The Disability Integration Act of 2019 would further erode Olmstead choice
Unfortunately, the notion that community-based care is the only appropriate option for people with cognitive disabilities is so ingrained and pervasive that the entire Massachusetts congressional delegation signed onto a bill last year, which would encourage further unchecked privatization of human services, diminished oversight, and reduced standards of care across the country.
The bill, known as the federal Disability Integration Act of 2019 (HR.555 and S.117), would potentially threaten the Wrentham Developmental and Hogan Regional centers in Massachusetts, the state’s only two remaining residential facilities for the developmentally disabled that meet federal Intermediate Care Facility (ICF) standards.
The legislation calls explicitly for the the “transition of individuals with all types of disabilities at all ages out of institutions and into the most integrated setting…” (emphasis added). As such, the bill does not comply with the choice provision in Olmstead.

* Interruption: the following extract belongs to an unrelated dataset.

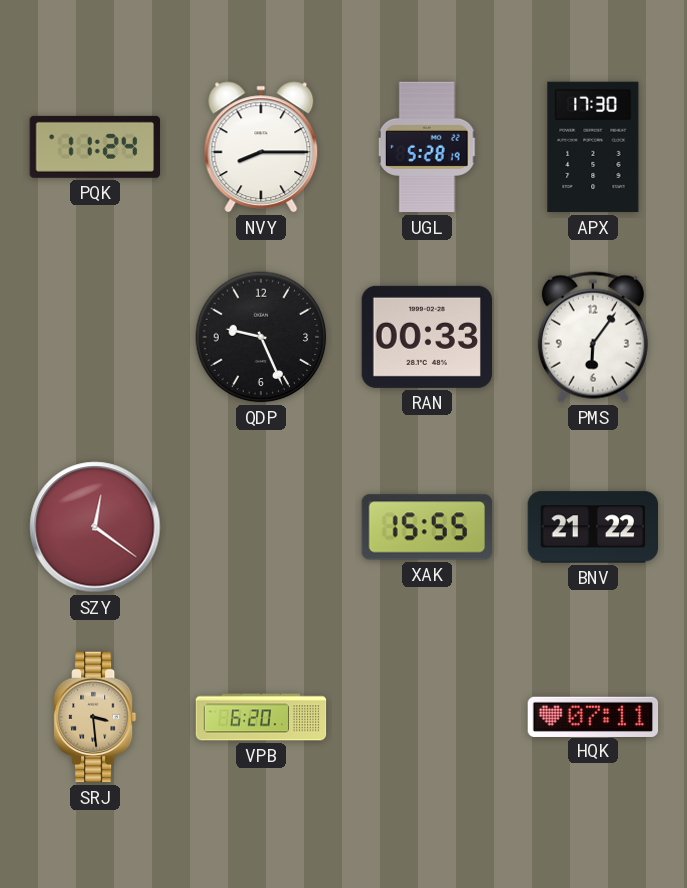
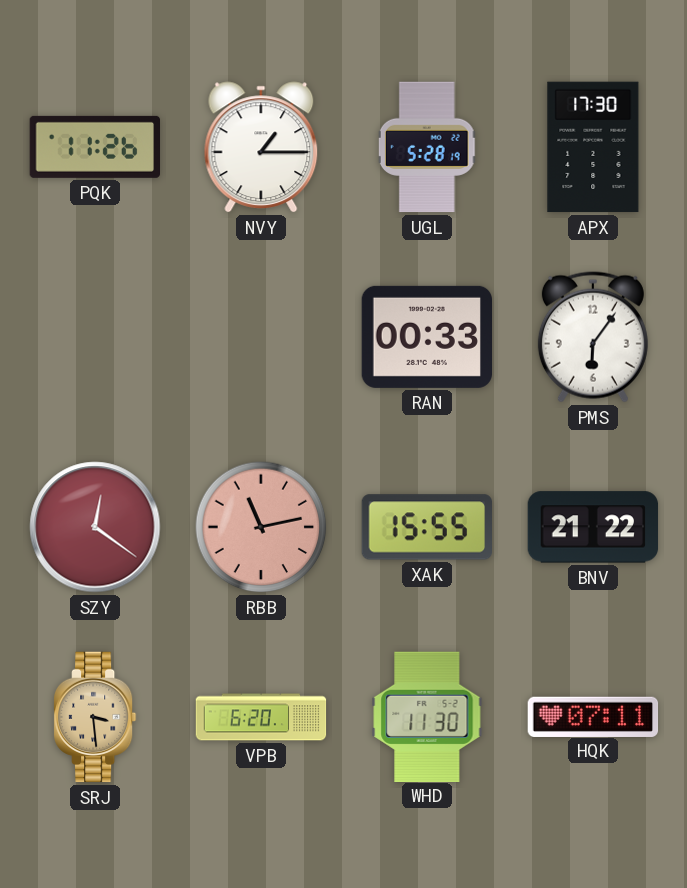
PQK: 11:24 -> 11:26
NVY: 8:15 -> 1:15
QDP: 9:26 -> none
RBB: none -> 11:13
WHD: none -> 11:30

We have contacted the members of the members of the state’s congressional delegation to urge them to support a change in the language of the bill to respect the choice of individuals, families, and guardians either to get into or to remain in congregate care facilities.
Given that the two versions noted above of this bill are still pending in House and Senate committees in Congress, we plan to remind the members of the Massachusetts delegation of the legacy and words of Ruth Bader Ginsburg.
In 1999, Justice Ginsburg endorsed the idea of a continuum of care for the most vulnerable members of our society. Her decision and message were models of inclusivity. Now at the time of her passing, we think it is important to remember and reflect on that.